Guardaba nítidos recuerdos de mi primera visita a Pamplona, la patria chica (y grande) de mi familia política. Con el tiempo, como el buen vino, aquellos acontecimientos habían ido ganando cuerpo y perdiendo virulencia. Creía que a estas alturas anidarían dentro del cajón que mi memoria destinaba a las crónicas simplemente desapacibles. Me equivocaba, aún contaban con toda su carga de hiel.

Sería muy útil para nuestra extraña cruzada que mi suegro cooperase, pero estaba segura de que nunca movería un dedo por mí. Sin embargo, eran los huesos de su hijo Jaime los que estaban custodiados en una celda de la cárcel de Pamplona.

Una enfermera pizpireta inyectó algo en el gotero. No se molestó siquiera en mirarme. Me sentí momentáneamente ofendida, pero no dije nada. Estaba detenida. ¿Qué pensaría aquella gente de mí? ¿Creerían que había matado a Alejandro Mocciaro? En tal caso, no sería de extrañar su actitud. Intenté consolarme como me había enseñado mi padre, con aquella frase que tanto le gustaba repetir: «Es mayor la libertad del preso que se sabe inocente que la del ciudadano libre que se sabe culpable».

Mi suegro nunca creería en mi inocencia. Para él, el apellido MacHor era maldito.

Pertenezco a una buena familia. Procedemos de emigrantes irlandeses que llegaron a Bilbao hace casi dos siglos huyendo del azote de Cromwell. Creo que al principio sufrimos las intolerancias y desprecios de los comerciantes del lugar. Luego aquello pasó. Pero, como suele ocurrir a menudo, los mismos que sufrieron la xenofobia fueron los primeros en aplicarla. Mis tíos y primos, ya políticos, fueron protagonistas de discursos y alardes nacionalistas donde la amada tierra de San Francisco Javier o San Fermín figuraba en el punto de mira. Mi padre, hombre pacífico y apolítico, había muerto hacía tiempo, pero mi suegro no vio más allá de mi apellido.

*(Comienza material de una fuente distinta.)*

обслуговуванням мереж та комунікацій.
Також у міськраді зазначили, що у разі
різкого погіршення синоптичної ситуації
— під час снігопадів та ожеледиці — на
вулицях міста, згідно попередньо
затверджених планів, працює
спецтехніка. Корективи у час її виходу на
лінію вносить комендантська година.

Jaime es heredero de una amplia saga carlista. Mamó ínfulas tradicionalistas y se alimentó de tradición, sin embargo, al verme, olvidó pedirme el pedigrí. Yo, por mi parte, no le examiné de la historia de Euskalerría. Simplemente, a la primera mirada, el amor disolvió el conflicto político. En cuanto investigó mi apellido, su familia me despreció. Pero Jaime no cejó.

Mi madre, por el contrario, aceptó a Jaime y odió a su familia: en mi casa siempre hemos sido más prácticos.

Nunca les he dado motivo para odiarme, pero cuando sor Rosario le llame dispondrán de uno: me he convertido en una asesina y he arrastrado a su hijo a la más asquerosa de las inquinas: robar una vida humana.